Redford came away from this film a movie star; set to explode into superstardom a couple of years later with “Butch Cassidy and the Sundance Kid.” At this point in her career, Fonda’s dramatic roles (The Chase, Walk on the Wild Side, The Chapman Report) did nothing to dispel the notion that she did not have any depth as a dramatic actress. Her European films were known more for their sexiness and nudity than for her talent as an actress. This would all change in a couple of years, after one more film with Vadim (Barbarella) Fonda would display her serious acting chops in “They Shoot Horses, Don’t They?” for which she would receive her first Academy Award nomination.  It would take almost 10 years before she would return to a comedic role in “Fun with Dick and Jane.” The supporting cast is also entertaining with Mildred Natwick as Corie’s mother, Charles Boyer as the eccentric attic living neighbor and Herb Edelman providing some laughs as the telephone repairman.

   This was Gene Saks first film and like 99% of his films they are adaptations of stage plays, and like most of his other films they are all stage bound. The film is not cinema; it is a pop corn movie and in between the tired jokes about climbing five flights of stairs to reach the apartment there remains a bit of charm to the movie. The two leads win you over.

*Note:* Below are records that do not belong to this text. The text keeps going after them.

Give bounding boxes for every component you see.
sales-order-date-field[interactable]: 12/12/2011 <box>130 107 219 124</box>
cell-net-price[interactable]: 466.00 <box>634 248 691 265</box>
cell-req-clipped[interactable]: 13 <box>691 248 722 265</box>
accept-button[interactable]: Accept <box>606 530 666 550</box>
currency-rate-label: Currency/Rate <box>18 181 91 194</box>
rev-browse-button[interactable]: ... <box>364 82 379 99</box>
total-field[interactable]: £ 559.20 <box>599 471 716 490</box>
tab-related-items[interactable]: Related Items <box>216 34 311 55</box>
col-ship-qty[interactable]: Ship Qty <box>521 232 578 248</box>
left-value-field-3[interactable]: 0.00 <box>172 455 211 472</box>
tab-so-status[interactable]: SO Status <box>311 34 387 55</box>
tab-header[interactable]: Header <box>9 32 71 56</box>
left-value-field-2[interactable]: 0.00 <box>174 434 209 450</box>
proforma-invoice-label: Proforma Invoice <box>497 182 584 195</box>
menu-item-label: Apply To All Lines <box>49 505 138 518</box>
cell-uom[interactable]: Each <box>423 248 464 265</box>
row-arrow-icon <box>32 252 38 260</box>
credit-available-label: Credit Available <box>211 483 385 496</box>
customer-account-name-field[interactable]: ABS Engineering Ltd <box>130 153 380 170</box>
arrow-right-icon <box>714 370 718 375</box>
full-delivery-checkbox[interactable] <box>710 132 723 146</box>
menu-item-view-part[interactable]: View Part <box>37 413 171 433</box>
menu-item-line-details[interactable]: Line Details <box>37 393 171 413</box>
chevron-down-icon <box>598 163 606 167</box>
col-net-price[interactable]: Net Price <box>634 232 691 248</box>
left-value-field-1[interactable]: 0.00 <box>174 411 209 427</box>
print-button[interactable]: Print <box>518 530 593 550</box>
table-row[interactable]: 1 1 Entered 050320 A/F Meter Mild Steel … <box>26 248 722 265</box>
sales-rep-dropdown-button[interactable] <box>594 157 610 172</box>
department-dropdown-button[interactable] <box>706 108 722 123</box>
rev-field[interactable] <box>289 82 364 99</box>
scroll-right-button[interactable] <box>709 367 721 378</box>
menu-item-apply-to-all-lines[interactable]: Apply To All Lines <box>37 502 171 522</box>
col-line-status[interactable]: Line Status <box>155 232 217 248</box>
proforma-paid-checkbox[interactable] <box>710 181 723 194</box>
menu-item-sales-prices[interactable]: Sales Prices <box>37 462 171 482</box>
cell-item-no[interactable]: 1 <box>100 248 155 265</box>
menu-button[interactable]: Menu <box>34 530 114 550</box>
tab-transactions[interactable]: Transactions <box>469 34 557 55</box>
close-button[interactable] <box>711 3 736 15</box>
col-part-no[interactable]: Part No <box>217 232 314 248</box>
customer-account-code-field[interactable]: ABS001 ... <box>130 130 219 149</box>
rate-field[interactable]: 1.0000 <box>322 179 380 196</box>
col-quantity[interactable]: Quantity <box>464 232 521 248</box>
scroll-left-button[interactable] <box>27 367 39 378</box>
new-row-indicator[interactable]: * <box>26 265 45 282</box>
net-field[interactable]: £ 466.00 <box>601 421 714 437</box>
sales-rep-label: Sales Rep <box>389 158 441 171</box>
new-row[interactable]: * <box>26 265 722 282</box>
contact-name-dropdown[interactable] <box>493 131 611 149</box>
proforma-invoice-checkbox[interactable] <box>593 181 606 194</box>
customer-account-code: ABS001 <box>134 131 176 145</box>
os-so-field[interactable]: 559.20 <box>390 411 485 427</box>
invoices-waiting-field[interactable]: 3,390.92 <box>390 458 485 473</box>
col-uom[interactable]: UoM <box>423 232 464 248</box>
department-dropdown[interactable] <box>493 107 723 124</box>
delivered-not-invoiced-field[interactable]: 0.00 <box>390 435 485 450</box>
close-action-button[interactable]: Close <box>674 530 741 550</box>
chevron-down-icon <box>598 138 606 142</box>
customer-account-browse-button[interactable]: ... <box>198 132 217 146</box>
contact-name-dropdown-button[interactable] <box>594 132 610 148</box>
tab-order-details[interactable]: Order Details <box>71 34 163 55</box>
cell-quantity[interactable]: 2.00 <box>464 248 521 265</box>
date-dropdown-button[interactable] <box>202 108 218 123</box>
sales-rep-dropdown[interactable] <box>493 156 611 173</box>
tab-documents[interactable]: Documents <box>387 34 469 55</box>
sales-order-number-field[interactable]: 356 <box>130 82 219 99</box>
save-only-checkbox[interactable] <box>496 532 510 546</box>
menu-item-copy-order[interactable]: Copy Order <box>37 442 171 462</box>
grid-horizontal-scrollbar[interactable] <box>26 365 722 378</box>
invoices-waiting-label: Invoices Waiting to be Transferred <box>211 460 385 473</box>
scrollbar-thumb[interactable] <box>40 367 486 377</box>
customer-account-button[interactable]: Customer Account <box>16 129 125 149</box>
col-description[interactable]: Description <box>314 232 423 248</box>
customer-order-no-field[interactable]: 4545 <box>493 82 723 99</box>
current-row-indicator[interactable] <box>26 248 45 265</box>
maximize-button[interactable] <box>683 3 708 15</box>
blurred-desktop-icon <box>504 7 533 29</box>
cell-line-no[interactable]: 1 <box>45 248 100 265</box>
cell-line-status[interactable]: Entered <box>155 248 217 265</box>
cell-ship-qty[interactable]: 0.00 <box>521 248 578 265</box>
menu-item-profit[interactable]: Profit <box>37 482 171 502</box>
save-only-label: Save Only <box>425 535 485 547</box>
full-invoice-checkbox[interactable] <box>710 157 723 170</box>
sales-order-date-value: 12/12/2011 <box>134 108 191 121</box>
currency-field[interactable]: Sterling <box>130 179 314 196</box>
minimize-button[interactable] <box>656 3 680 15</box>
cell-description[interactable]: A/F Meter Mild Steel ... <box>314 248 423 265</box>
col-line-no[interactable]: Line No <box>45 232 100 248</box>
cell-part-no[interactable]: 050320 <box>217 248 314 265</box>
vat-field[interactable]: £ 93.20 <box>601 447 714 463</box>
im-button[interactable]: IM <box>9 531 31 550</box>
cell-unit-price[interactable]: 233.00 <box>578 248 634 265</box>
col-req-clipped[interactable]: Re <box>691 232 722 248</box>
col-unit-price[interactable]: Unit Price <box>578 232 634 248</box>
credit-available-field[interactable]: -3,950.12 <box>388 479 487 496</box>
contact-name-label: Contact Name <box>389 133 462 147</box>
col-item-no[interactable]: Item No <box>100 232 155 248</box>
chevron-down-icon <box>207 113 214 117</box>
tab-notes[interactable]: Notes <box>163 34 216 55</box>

I use to like Neil Simon more than I do now. Other than “The Odd Couple”, “The Goodbye Girl” and “Laughter on the 23rd Floor”, I find much of his work tired and generally less funny than I use too.  I imagine much of today’s audience would find the film a little too cute, dated or both, still if compared to some of the so-called romantic comedies that the studio’s release today, this film looks good. For one thing too many of the “romantic” comedies today seem to be funny at the expense of the female character’s integrity where they are either desperate (Knocked Up) or bitchy (The Proposal) or just plain stupid (All About Steve).  While I generally enjoyed “The Proposal”, the scene where Sandra Bullock had to get down on her knees in the middle of a Manhattan street to propose was pretty degrading. If nothing else, Simon was never degrading to any of his characters.

   As a play,  “Barefoot in the Park” was revived on Broadway in 2006 with Amanda Peet, Patrick Wilson in the newlywed roles and with Jill Clayburgh as Corie’s mom and Tony Roberts as Victor Velasco, the eccentric neighbor in the leading roles. It ran for only 109 performances.